Is scheduling a film called Money Monster - in the shadow of what is sure to be the biggest opener of the summer – irony? Is it stupid, or sly, like a fox? After the debut of George Clooney’s latest, I’m leaning to the latter.
Captain America: Civil War a Money Monster
By John Hamann
May 15, 2016
Following the massive $179.1 million open for Captain America: Civil War last weekend, the box office moves toward normality this weekend, as we have two openers – a thriller for adults in Money Monster with George Clooney and directed by Jodie Foster, and The Darkness, the latest in Jason Blum’s ‘$5 million or less’ horror campaign, this time bringing Kevin Bacon and Radha Mitchell out for support. No matter how you slice it though, this weekend is Disney’s, as Marvel’s Civil War, The Jungle Book and Zootopia all make the top ten, and all have grosses beyond $800 million worldwide, and finishes just a few million short of the same studio having three $300 million domestic earners in the top ten at the same time. This has never happened in the history of box office.
Our number one film for the second weekend in a row is Captain America: Civil War, the latest Disney/Marvel steamroller and third consecutive dominator released by the Mouse House within the last 11 weekends. After Civil War debuted with that powerful $179.1 million last weekend, all eyes were on the drop heading into the second frame. Civil War was looking to have a similar drop as Avengers: Age of Ultron, which opened to $191.3 million and then fell 59% to $77 million in its second frame.
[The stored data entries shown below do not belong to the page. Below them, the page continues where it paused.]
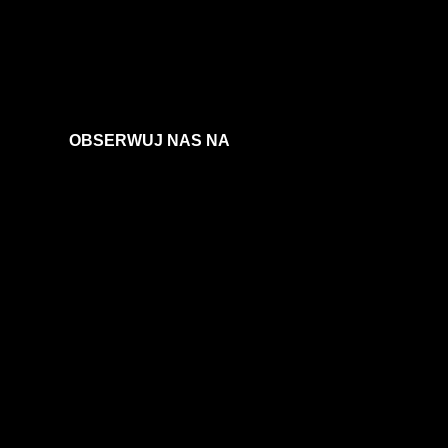
OBSERWUJ NAS NA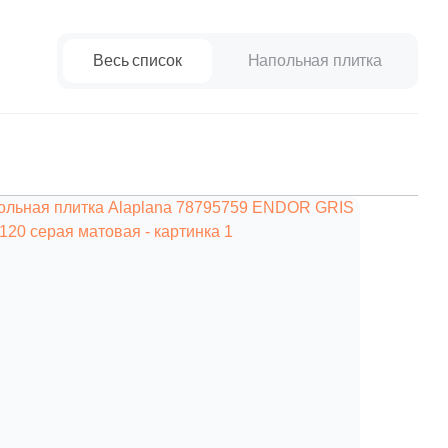
paret
Италия
Китай
Весь список
Напольная плитка
Россия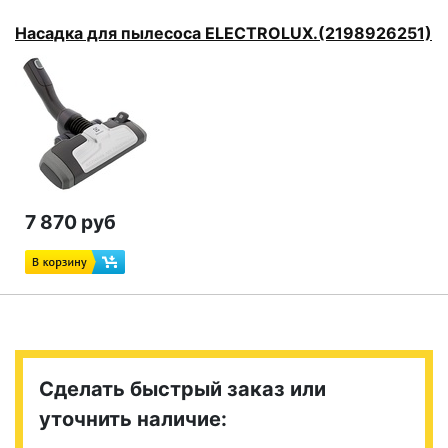
Насадка для пылесоса ELECTROLUX.(2198926251)
7 870 руб
Сделать быстрый заказ или
уточнить наличие: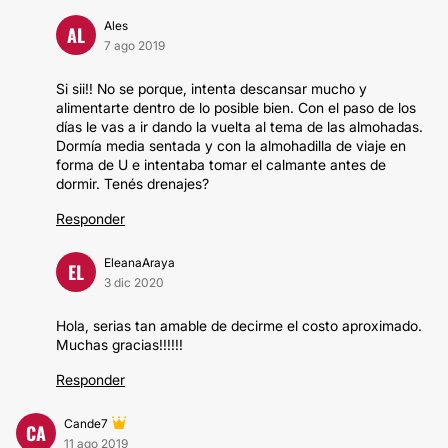
Ales
AL
7 ago 2019
Si sii!! No se porque, intenta descansar mucho y
alimentarte dentro de lo posible bien. Con el paso de los
días le vas a ir dando la vuelta al tema de las almohadas.
Dormía media sentada y con la almohadilla de viaje en
forma de U e intentaba tomar el calmante antes de
dormir. Tenés drenajes?
Responder
EleanaAraya
EL
3 dic 2020
Hola, serias tan amable de decirme el costo aproximado.
Muchas gracias!!!!!!
Responder
Cande7
CA
11 ago 2019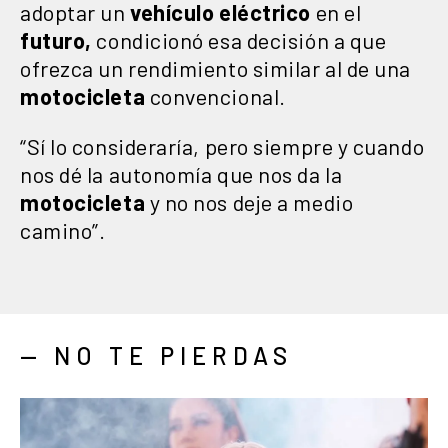
adoptar un
vehículo
eléctrico
en el
futuro,
condicionó esa decisión a que
ofrezca un rendimiento similar al de una
motocicleta
convencional.
“Sí lo consideraría, pero siempre y cuando
nos dé la autonomía que nos da la
motocicleta
y no nos deje a medio
camino”.
— NO TE PIERDAS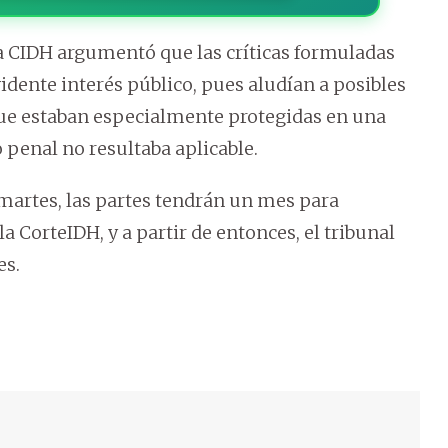
a CIDH argumentó que las críticas formuladas
idente interés público, pues aludían a posibles
que estaban especialmente protegidas en una
 penal no resultaba aplicable.
e martes, las partes tendrán un mes para
la CorteIDH, y a partir de entonces, el tribunal
es.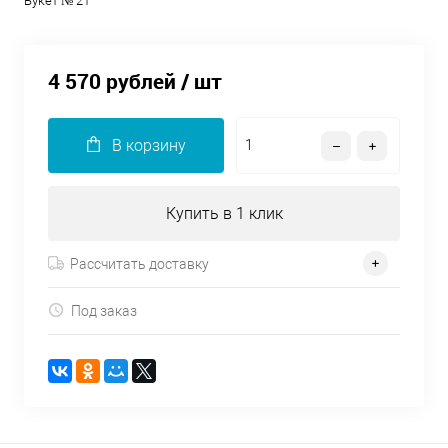
Букет № 21
4 570 рублей
/ шт
В корзину
Купить в 1 клик
Рассчитать доставку
Под заказ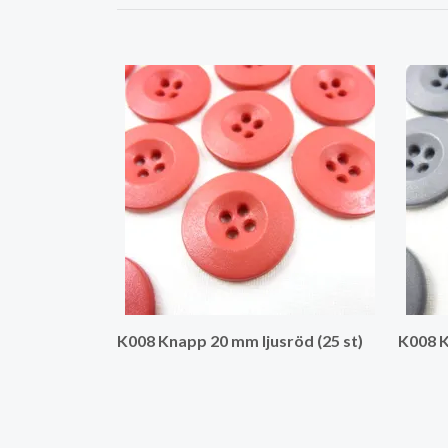
K008 Knapp 20 mm ljusröd (25 st)
K008 K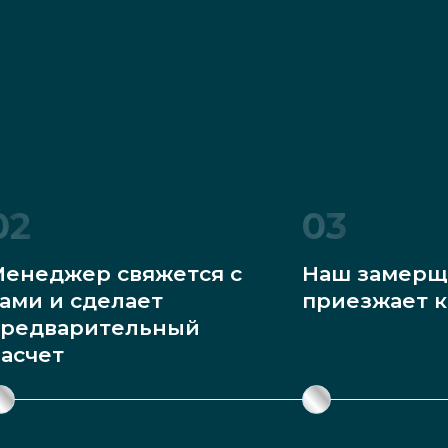
02
03
енеджер свяжется с
Наш замерщ
ами и сделает
приезжает к
редварительный
асчет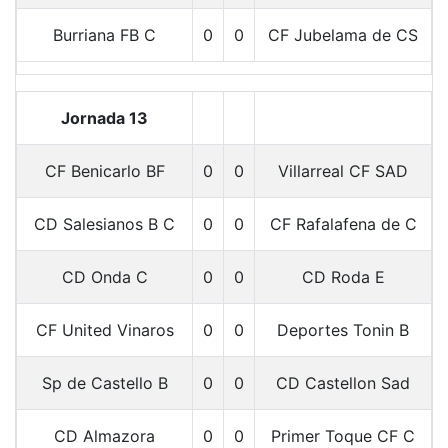
Burriana FB C
0
0
CF Jubelama de CS
Jornada 13
CF Benicarlo BF
0
0
Villarreal CF SAD
CD Salesianos B C
0
0
CF Rafalafena de C
CD Onda C
0
0
CD Roda E
CF United Vinaros
0
0
Deportes Tonin B
Sp de Castello B
0
0
CD Castellon Sad
CD Almazora
0
0
Primer Toque CF C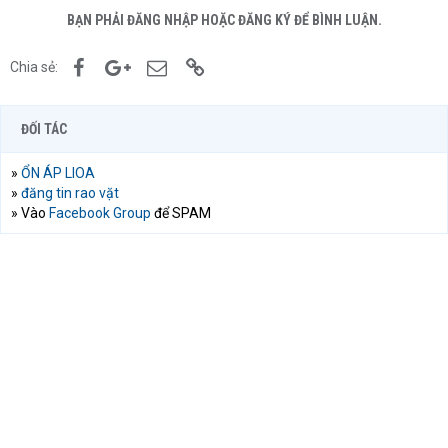
BẠN PHẢI ĐĂNG NHẬP HOẶC ĐĂNG KÝ ĐỂ BÌNH LUẬN.
Facebook
Google+
Email
Link
Chia sẻ:
ĐỐI TÁC
»
ỔN ÁP LIOA
»
đăng tin rao vặt
» Vào
Facebook Group
để SPAM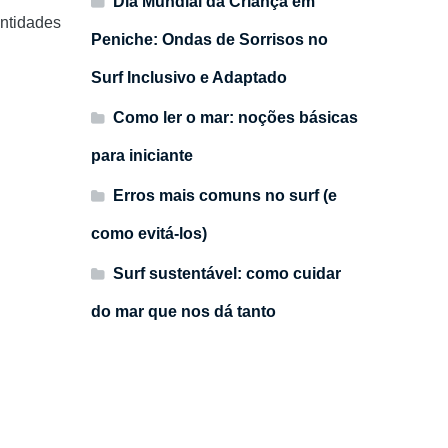
Dia Mundial da Criança em
entidades
Peniche: Ondas de Sorrisos no
Surf Inclusivo e Adaptado
Como ler o mar: noções básicas
para iniciante
Erros mais comuns no surf (e
como evitá-los)
Surf sustentável: como cuidar
do mar que nos dá tanto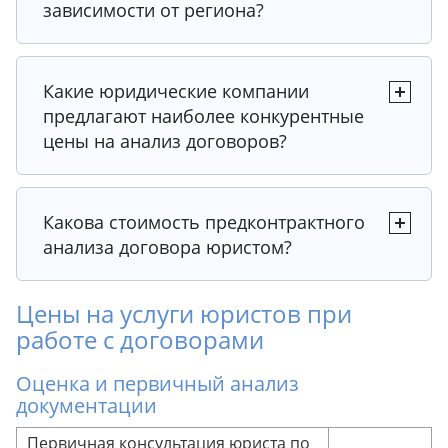
зависимости от региона?
Рекомендация юриста
Какие юридические компании
предлагают наиболее конкурентные
Рекомендация юриста
цены на анализ договоров?
Какова стоимость предконтрактного
Рекомендация юриста
анализа договора юристом?
Цены на услуги юристов при
работе с договорами
Оценка и первичный анализ
документации
Первичная консультация юриста по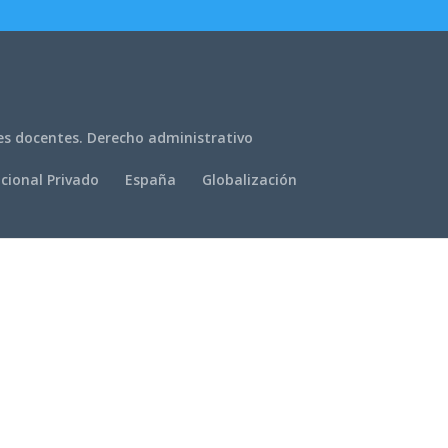
es docentes. Derecho administrativo
cional Privado
España
Globalización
Iron Man 3 opened to $174.1 million on the same date in May 2013, and fell 58% to $72.525 million in weekend two. To stay in line with Ultron and Iron Man 3, Captain America 3 would need to earn about $73 million, and after a Friday gross of $19.44 million, a target multiplier of 3.75 was needed to keep the drop below 60%. Age of Ultron scored a 3.66 second weekend multiplier and Iron Man 3 a 3.68, so the pressure was on.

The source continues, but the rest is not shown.